え〜、今回のゲストは、最初に戻って実相真解君です!
真解「はぁ…」
ど、どうした!?
真解「いや…今回はさすがに疲れた…」
そ、そうか…。
真解「で……真実を誘拐した奴は、誰だ?」
そ、そんなにボクを睨みつけたってしょうがないでしょう。それを考えるのが君の役目だよ。
真解「ま、そうなんだよな」
どうしたんだ…真解…?
真解「ところで……いままで『あとがき(舞台裏)』だったのが、完全に『舞台裏』になってるような気がするのだが?」
き、気のせい、気のせい♪

今回、暗号解読を募集したところ、一通だけメールが来ました。
真解「お、来たか」
ええ。でも、残念ながら外れてました。次回、頑張ってください。

ここで、真解君に関する秘話を1つ。
真解「なんだ?」
実は真解、君は当初の設定では真実の弟だったんだ。
真解「な、なんだってぇ!?」
そして、性格も逆転。「金田一少年の事件簿」の金田一一と七瀬美雪みたいな性格だったんだ。前者が君で、後者が真実。
真解「なんだそりゃ…」
普段は強気で怖いもの知らずだが、真実姉には全く手も足も歯も出ない。
真解「すごい設定だな、おい…」
更に言っちゃうと、キャラクターの関係、当初は「金田一少年の事件簿」をそっくり真似た状態にしようとしてたんだよね。でもそれはさすがに…と思って、いろいろ変更。今の形になりました。…ま、そこらへんはまた今度。

さて、今回はまだ推理は募集しません。が、現段階でも犯人を特定することは不可能ではありません。
真解「え…?」
だってほら、犯人は「今までのやりとりの中で…」って言ってたじゃん。
真解「あぁ…確かにそうだが…。じゃあ、なんで募集しないんだ?」
だって、特定できなくも無いけど証拠が無いし、かなり難しいから。
真解「それで…次回に募集するのか」
そ。

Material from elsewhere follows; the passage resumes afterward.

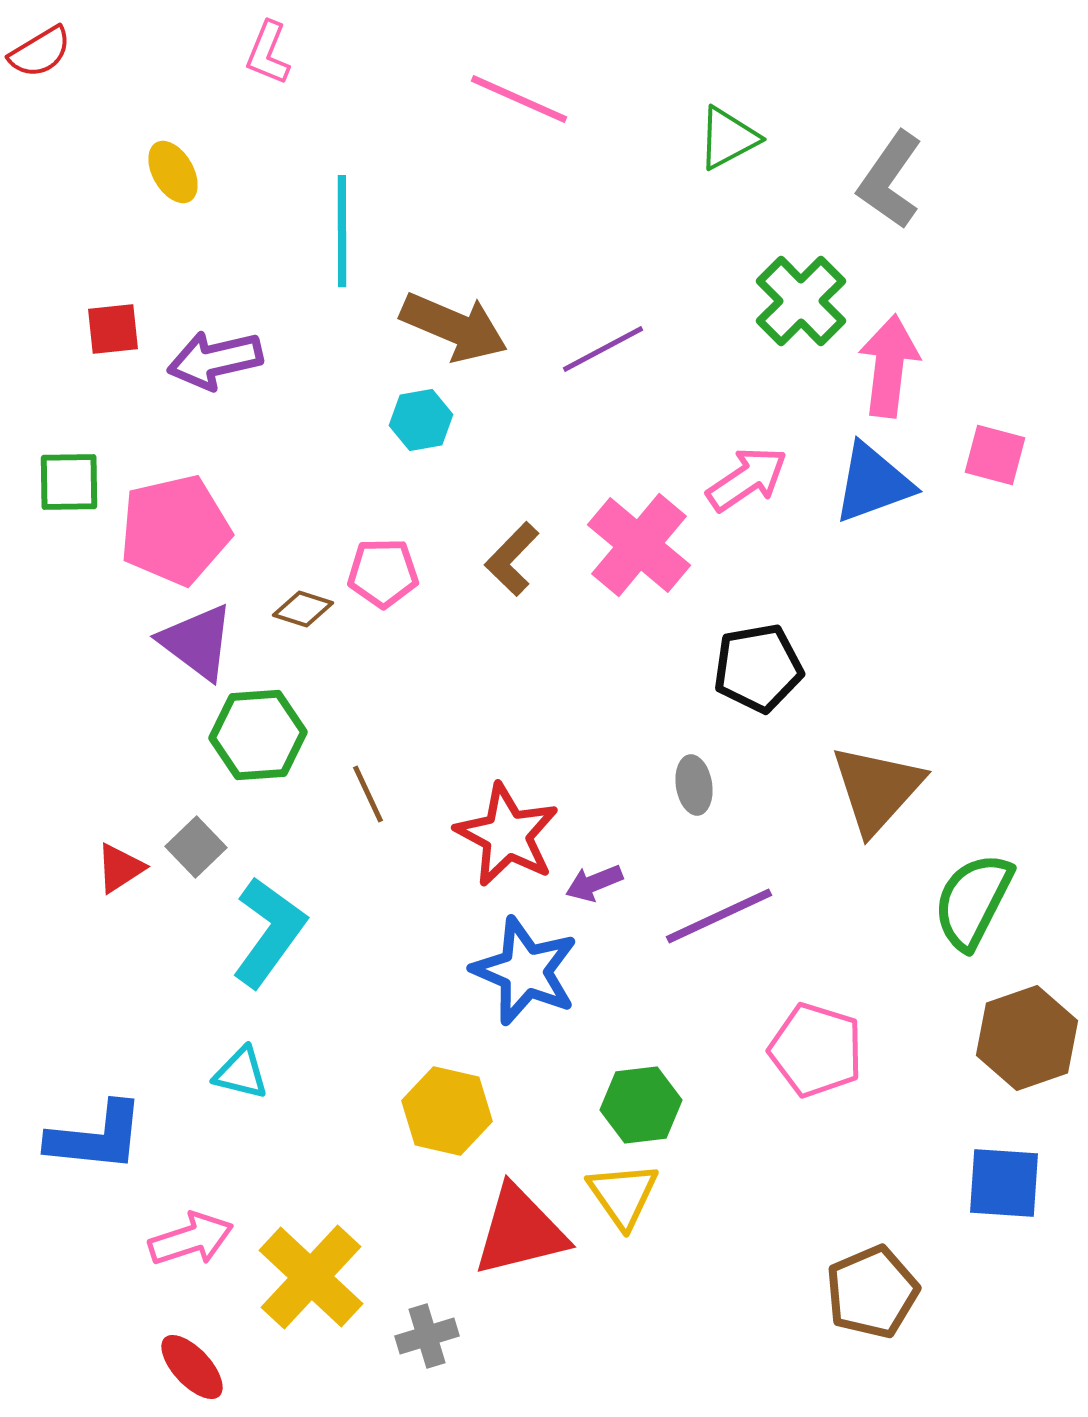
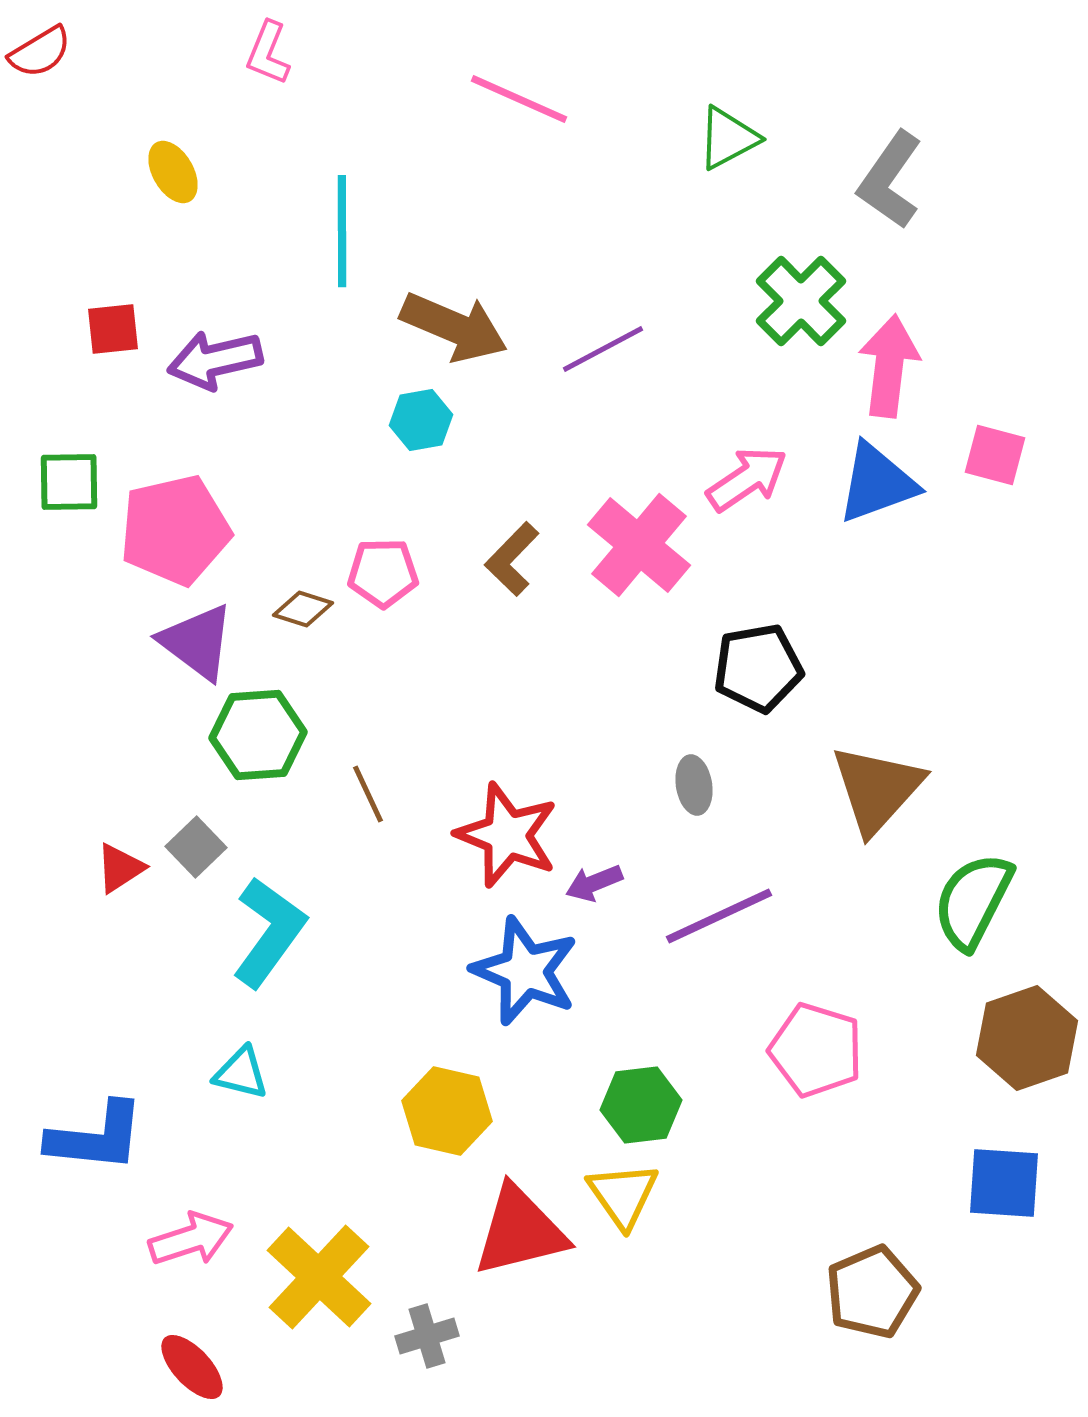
blue triangle at (873, 483): moved 4 px right
red star at (507, 835): rotated 6 degrees counterclockwise
yellow cross at (311, 1277): moved 8 px right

それに次回も含めて見れば、結構簡単に解けるかもしれないから。
真解「それじゃぁ、ダメなんじゃないのか…?」
容疑者多いからね。
真実「えっと、今まで出会った人は全部で……」
真解「真実は犯人を見たんじゃぁ…?」
ま、どうなるかは次回のお楽しみ♪
それじゃあ、また次回。

おまけの珍句名言集(謎)「お、なんだ?死体が倒れた謎が解ったか?」
解説;幽霊屋敷殺人事件で、「死体が何故倒れたか?」がどうしてもわからず悩んでいた兜に、真解が話し掛けたとき兜が言った言葉。彼はこの後、真解に冷ややかな視線で見られることになる。